[Start of section]

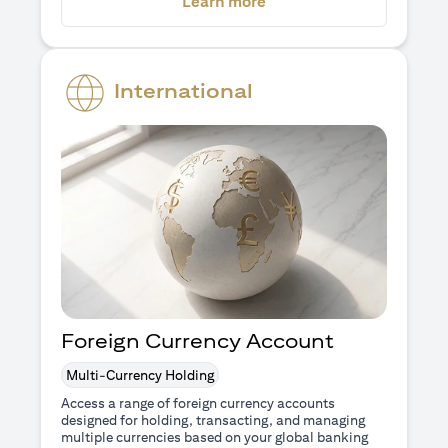
(opens in a new tab)
Learn more
International
Foreign Currency Account
Multi-Currency Holding
Access a range of foreign currency accounts
designed for holding, transacting, and managing
multiple currencies based on your global banking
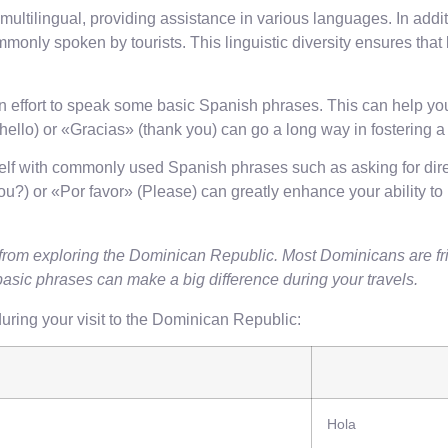
 multilingual, providing assistance in various languages. In ad
only spoken by tourists. This linguistic diversity ensures that
an effort to speak some basic Spanish phrases. This can help you
llo) or «Gracias» (thank you) can go a long way in fostering a p
rself with commonly used Spanish phrases such as asking for dire
) or «Por favor» (Please) can greatly enhance your ability to
rom exploring the Dominican Republic. Most Dominicans are fri
basic phrases can make a big difference during your travels.
ring your visit to the Dominican Republic:
Hola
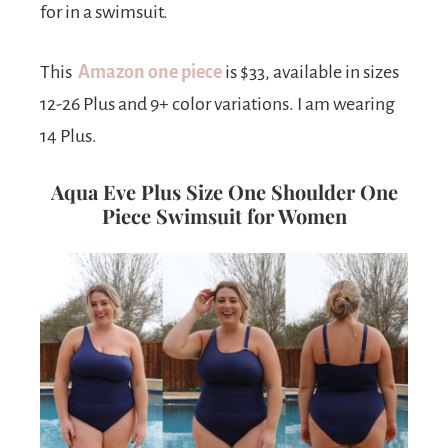
for in a swimsuit.
This
Amazon
one piece
is $33, available in sizes
12-26 Plus and 9+ color variations. I am wearing
14 Plus.
Aqua Eve Plus Size One Shoulder One
Piece Swimsuit for Women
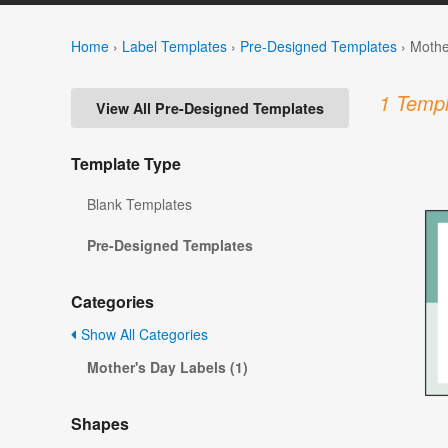
Home
›
Label Templates
›
Pre-Designed Templates
›
Mothe
1 Templ
View All Pre-Designed Templates
Template Type
Blank Templates
Pre-Designed Templates
Categories
Show All Categories
Mother's Day Labels (1)
Shapes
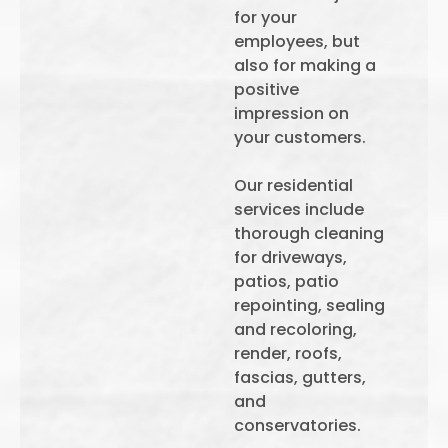
for your
employees, but
also for making a
positive
impression on
your customers.
Our residential
services include
thorough cleaning
for driveways,
patios, patio
repointing, sealing
and recoloring,
render, roofs,
fascias, gutters,
and
conservatories.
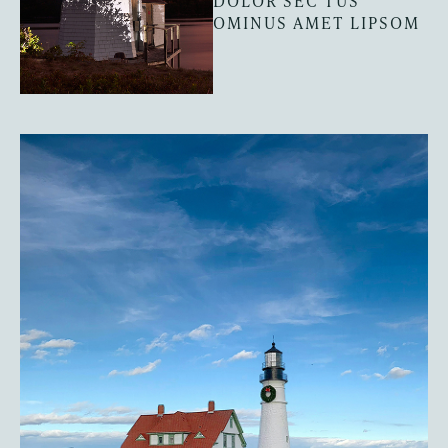
DOLOR SEC TUS
OMINUS AMET LIPSOM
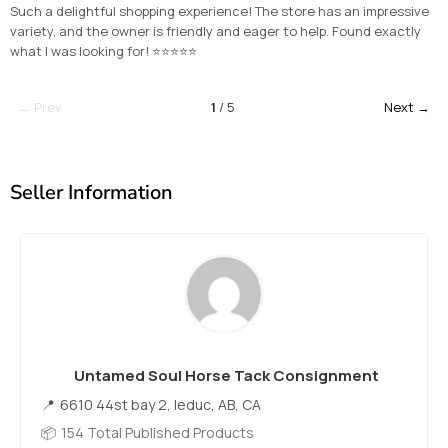
Such a delightful shopping experience! The store has an impressive
variety, and the owner is friendly and eager to help. Found exactly
what I was looking for! ⭐⭐⭐⭐⭐
← Prev
1
/ 5
Next →
Seller Information
Untamed Soul Horse Tack Consignment
6610 44st bay 2, leduc, AB, CA
154 Total Published Products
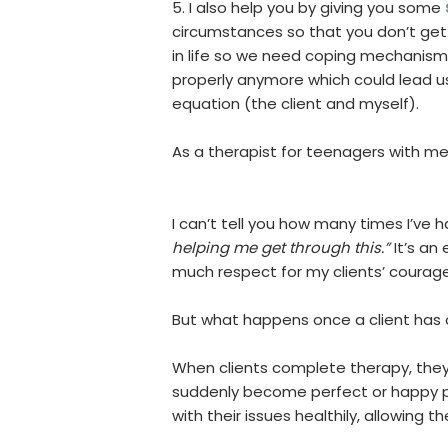
5. I also help you by giving you some
circumstances so that you don’t ge
in life so we need coping mechanis
properly anymore which could lead u
equation (the client and myself).
As a therapist for teenagers with ment
I can’t tell you how many times I’ve
helping me get through this.”
It’s an
much respect for my clients’ courage
But what happens once a client ha
When clients complete therapy, they 
suddenly become perfect or happy pe
with their issues healthily, allowing t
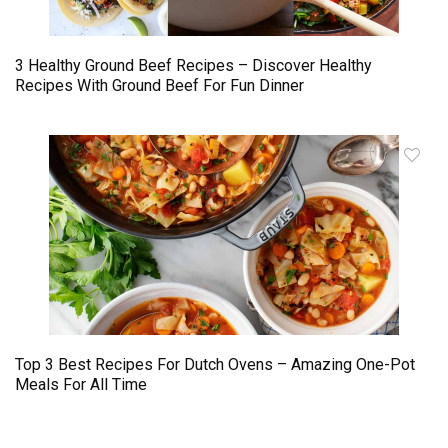
3 Healthy Ground Beef Recipes – Discover Healthy
Recipes With Ground Beef For Fun Dinner
Top 3 Best Recipes For Dutch Ovens – Amazing One-Pot
Meals For All Time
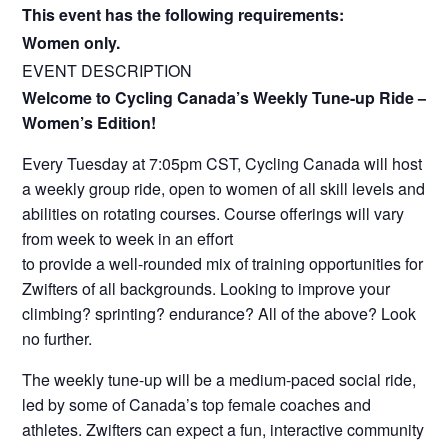
This event has the following requirements:
Women only.
EVENT DESCRIPTION
Welcome to Cycling Canada’s Weekly Tune-up Ride –
Women’s Edition!
Every Tuesday at 7:05pm CST, Cycling Canada will host
a weekly group ride, open to women of all skill levels and
abilities on rotating courses. Course offerings will vary
from week to week in an effort
to provide a well-rounded mix of training opportunities for
Zwifters of all backgrounds. Looking to improve your
climbing? sprinting? endurance? All of the above? Look
no further.
The weekly tune-up will be a medium-paced social ride,
led by some of Canada’s top female coaches and
athletes. Zwifters can expect a fun, interactive community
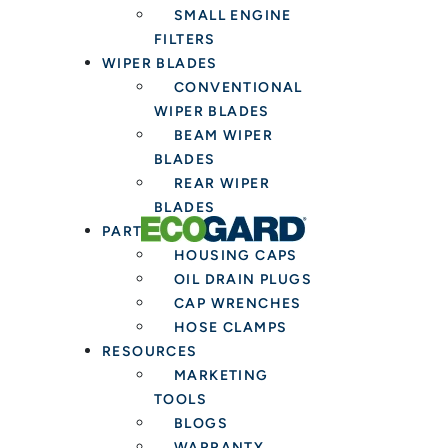
SMALL ENGINE
FILTERS
WIPER BLADES
CONVENTIONAL
WIPER BLADES
BEAM WIPER
BLADES
REAR WIPER
BLADES
PARTS & TOOLS
HOUSING CAPS
OIL DRAIN PLUGS
CAP WRENCHES
HOSE CLAMPS
RESOURCES
MARKETING
TOOLS
BLOGS
WARRANTY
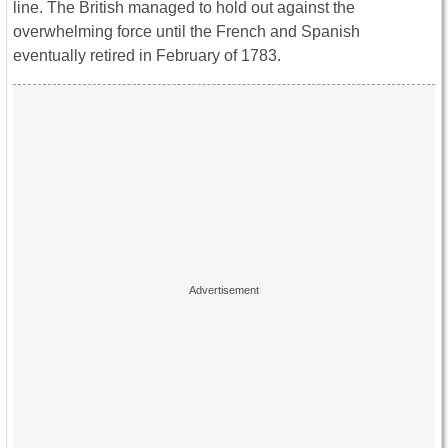
line. The British managed to hold out against the
overwhelming force until the French and Spanish
eventually retired in February of 1783.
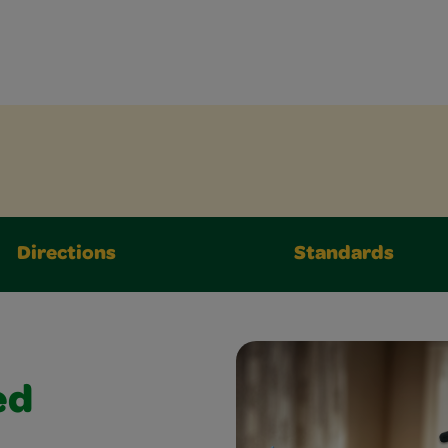
Directions
Standards
ed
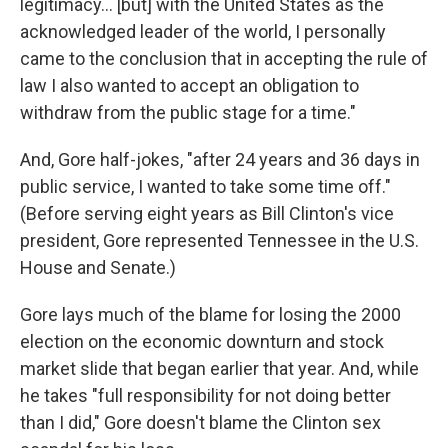
legitimacy... [but] with the United States as the
acknowledged leader of the world, I personally
came to the conclusion that in accepting the rule of
law I also wanted to accept an obligation to
withdraw from the public stage for a time."
And, Gore half-jokes, "after 24 years and 36 days in
public service, I wanted to take some time off."
(Before serving eight years as Bill Clinton's vice
president, Gore represented Tennessee in the U.S.
House and Senate.)
Gore lays much of the blame for losing the 2000
election on the economic downturn and stock
market slide that began earlier that year. And, while
he takes "full responsibility for not doing better
than I did," Gore doesn't blame the Clinton sex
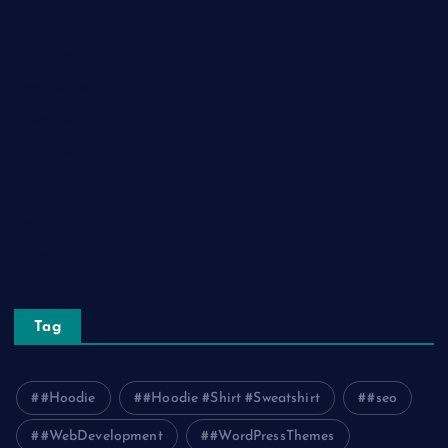
Home Decor
Lifestyle
Real Estate
Relationship
Social Media
Technology
Tourism
Travel
Tag
#Hoodie
#Hoodie #Shirt #Sweatshirt
#seo
#WebDevelopment
#WordPressThemes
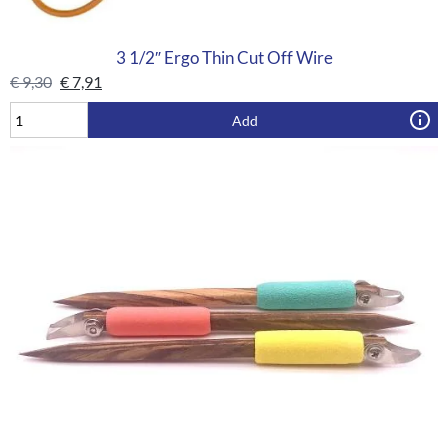
3 1/2″ Ergo Thin Cut Off Wire
€
9,30
€
7,91
Add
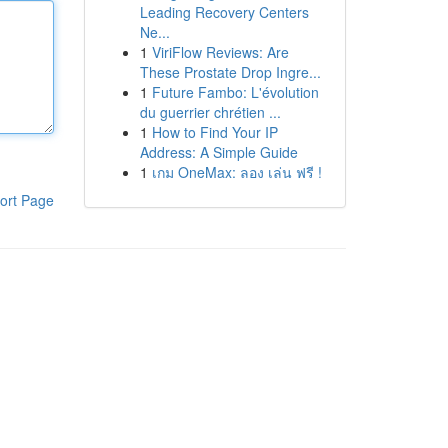
Leading Recovery Centers
Ne...
1
ViriFlow Reviews: Are
These Prostate Drop Ingre...
1
Future Fambo: L'évolution
du guerrier chrétien ...
1
How to Find Your IP
Address: A Simple Guide
1
เกม OneMax: ลอง เล่น ฟรี !
ort Page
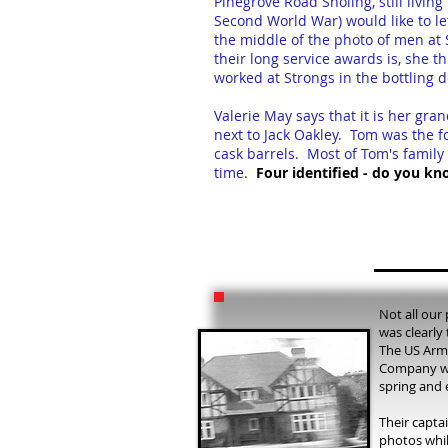
Pinegrove Road Sholing, still livi
Second World War) would like to l
the middle of the photo of men at 
their long service awards is, she t
worked at Strongs in the bottling
Valerie May says that it is her gr
next to Jack Oakley. Tom was the fo
cask barrels. Most of Tom's family
time.
Four identified - do you kn
Not all our 
was clearly
The US Arm
Company we
spring and 
Their capta
photos whil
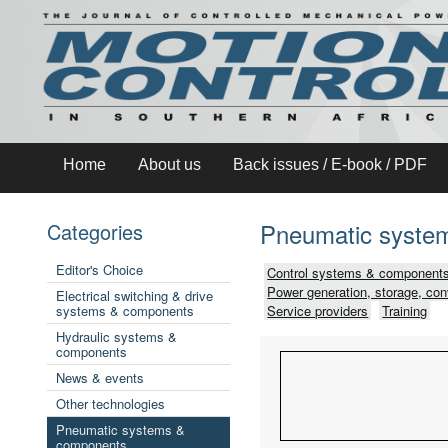
Home
About us
Back issues / E-book / PDF
Pneumatic syste
Categories
Editor's Choice
Control systems & components
Power generation, storage, con
Electrical switching & drive
systems & components
Service providers
Training
Hydraulic systems &
components
News & events
Other technologies
Pneumatic systems &
components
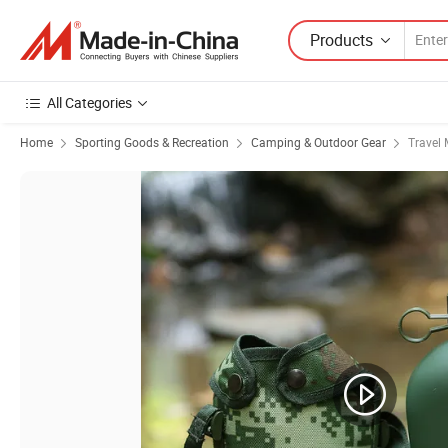
Products
All Categories
Home
Sporting Goods & Recreation
Camping & Outdoor Gear
Travel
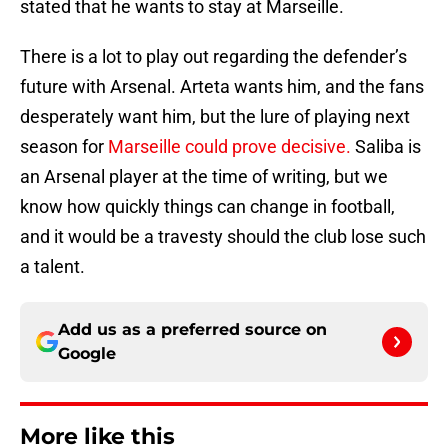
stated that he wants to stay at Marseille.
There is a lot to play out regarding the defender’s
future with Arsenal. Arteta wants him, and the fans
desperately want him, but the lure of playing next
season for
Marseille could prove decisive.
Saliba is
an Arsenal player at the time of writing, but we
know how quickly things can change in football,
and it would be a travesty should the club lose such
a talent.
Add us as a preferred source on
Google
More like this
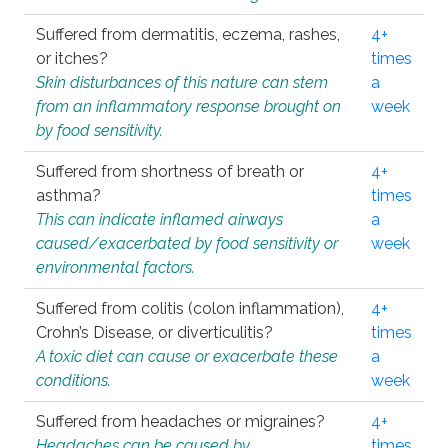
Suffered from dermatitis, eczema, rashes,
4+
or itches?
times
Skin disturbances of this nature can stem
a
from an inflammatory response brought on
week
by food sensitivity.
Suffered from shortness of breath or
4+
asthma?
times
This can indicate inflamed airways
a
caused/exacerbated by food sensitivity or
week
environmental factors.
Suffered from colitis (colon inflammation),
4+
Crohn’s Disease, or diverticulitis?
times
A toxic diet can cause or exacerbate these
a
conditions.
week
Suffered from headaches or migraines?
4+
Headaches can be caused by
times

[End of section]

#### To do
Word for word, return the entries above, but without any pictures.

#### Answer section
(opens in a new tab)
Learn more
International
Foreign Currency Account
Multi-Currency Holding
Access a range of foreign currency accounts
designed for holding, transacting, and managing
multiple currencies based on your global banking
 multilingual, providing assistance in various languages. In ad
only spoken by tourists. This linguistic diversity ensures that
an effort to speak some basic Spanish phrases. This can help you
llo) or «Gracias» (thank you) can go a long way in fostering a p
rself with commonly used Spanish phrases such as asking for dire
) or «Por favor» (Please) can greatly enhance your ability to
rom exploring the Dominican Republic. Most Dominicans are fri
basic phrases can make a big difference during your travels.
ring your visit to the Dominican Republic:
Hola
for in a swimsuit.
This
Amazon
one piece
is $33, available in sizes
12-26 Plus and 9+ color variations. I am wearing
14 Plus.
Aqua Eve Plus Size One Shoulder One
Piece Swimsuit for Women
Home
›
Label Templates
›
Pre-Designed Templates
›
Mothe
1 Templ
View All Pre-Designed Templates
Template Type
Blank Templates
Pre-Designed Templates
Categories
Show All Categories
Mother's Day Labels (1)
Shapes
for your
employees, but
also for making a
positive
impression on
your customers.
Our residential
services include
thorough cleaning
for driveways,
patios, patio
repointing, sealing
and recoloring,
render, roofs,
fascias, gutters,
and
conservatories.
DOLOR SEC TUS
OMINUS AMET LIPSOM
Such a delightful shopping experience! The store has an impressive
variety, and the owner is friendly and eager to help. Found exactly
what I was looking for! ⭐⭐⭐⭐⭐
← Prev
1
/ 5
Next →
Seller Information
Untamed Soul Horse Tack Consignment
6610 44st bay 2, leduc, AB, CA
154 Total Published Products
5. I also help you by giving you some
circumstances so that you don’t ge
in life so we need coping mechanis
properly anymore which could lead u
equation (the client and myself).
As a therapist for teenagers with ment
I can’t tell you how many times I’ve
helping me get through this.”
It’s an
much respect for my clients’ courage
But what happens once a client ha
When clients complete therapy, they 
suddenly become perfect or happy pe
with their issues healthily, allowing t
3 Healthy Ground Beef Recipes – Discover Healthy
Recipes With Ground Beef For Fun Dinner
Top 3 Best Recipes For Dutch Ovens – Amazing One-Pot
Meals For All Time
This event has the following requirements:
Women only.
EVENT DESCRIPTION
Welcome to Cycling Canada’s Weekly Tune-up Ride –
Women’s Edition!
Every Tuesday at 7:05pm CST, Cycling Canada will host
a weekly group ride, open to women of all skill levels and
abilities on rotating courses. Course offerings will vary
from week to week in an effort
to provide a well-rounded mix of training opportunities for
Zwifters of all backgrounds. Looking to improve your
climbing? sprinting? endurance? All of the above? Look
no further.
The weekly tune-up will be a medium-paced social ride,
led by some of Canada’s top female coaches and
athletes. Zwifters can expect a fun, interactive community
SMALL ENGINE
FILTERS
WIPER BLADES
CONVENTIONAL
WIPER BLADES
BEAM WIPER
BLADES
REAR WIPER
BLADES
PARTS & TOOLS
HOUSING CAPS
OIL DRAIN PLUGS
CAP WRENCHES
HOSE CLAMPS
RESOURCES
MARKETING
TOOLS
BLOGS
WARRANTY
line. The British managed to hold out against the
overwhelming force until the French and Spanish
eventually retired in February of 1783.
Directions
Standards
ed
legitimacy... [but] with the United States as the
acknowledged leader of the world, I personally
came to the conclusion that in accepting the rule of
law I also wanted to accept an obligation to
withdraw from the public stage for a time."
And, Gore half-jokes, "after 24 years and 36 days in
public service, I wanted to take some time off."
(Before serving eight years as Bill Clinton's vice
president, Gore represented Tennessee in the U.S.
House and Senate.)
Gore lays much of the blame for losing the 2000
election on the economic downturn and stock
market slide that began earlier that year. And, while
he takes "full responsibility for not doing better
than I did," Gore doesn't blame the Clinton sex
Home Decor
Lifestyle
Real Estate
Relationship
Social Media
Technology
Tourism
Travel
Tag
#Hoodie
#Hoodie #Shirt #Sweatshirt
#seo
#WebDevelopment
#WordPressThemes
3 1/2″ Ergo Thin Cut Off Wire
€
9,30
€
7,91
Add
Leading Recovery Centers
Ne...
1
ViriFlow Reviews: Are
These Prostate Drop Ingre...
1
Future Fambo: L'évolution
du guerrier chrétien ...
1
How to Find Your IP
Address: A Simple Guide
1
เกม OneMax: ลอง เล่น ฟรี !
ort Page
Pinegrove Road Sholing, still livi
Second World War) would like to l
the middle of the photo of men at 
their long service awards is, she t
worked at Strongs in the bottling
Valerie May says that it is her gr
next to Jack Oakley. Tom was the fo
cask barrels. Most of Tom's family
time.
Four identified - do you kn
Not all our 
was clearly
The US Arm
Company we
spring and 
Their capta
photos whil
Home
About us
Back issues / E-book / PDF
Pneumatic syste
Categories
Editor's Choice
Control systems & components
Power generation, storage, con
Electrical switching & drive
systems & components
Service providers
Training
Hydraulic systems &
components
News & events
Other technologies
Pneumatic systems &
components
Products
All Categories
Home
Sporting Goods & Recreation
Camping & Outdoor Gear
Travel
stated that he wants to stay at Marseille.
There is a lot to play out regarding the defender’s
future with Arsenal. Arteta wants him, and the fans
desperately want him, but the lure of playing next
season for
Marseille could prove decisive.
Saliba is
an Arsenal player at the time of writing, but we
know how quickly things can change in football,
and it would be a travesty should the club lose such
a talent.
Add us as a preferred source on
Google
More like this
Suffered from dermatitis, eczema, rashes,
4+
or itches?
times
Skin disturbances of this nature can stem
a
from an inflammatory response brought on
week
by food sensitivity.
Suffered from shortness of breath or
4+
asthma?
times
This can indicate inflamed airways
a
caused/exacerbated by food sensitivity or
week
environmental factors.
Suffered from colitis (colon inflammation),
4+
Crohn’s Disease, or diverticulitis?
times
A toxic diet can cause or exacerbate these
a
conditions.
week
Suffered from headaches or migraines?
4+
Headaches can be caused by
times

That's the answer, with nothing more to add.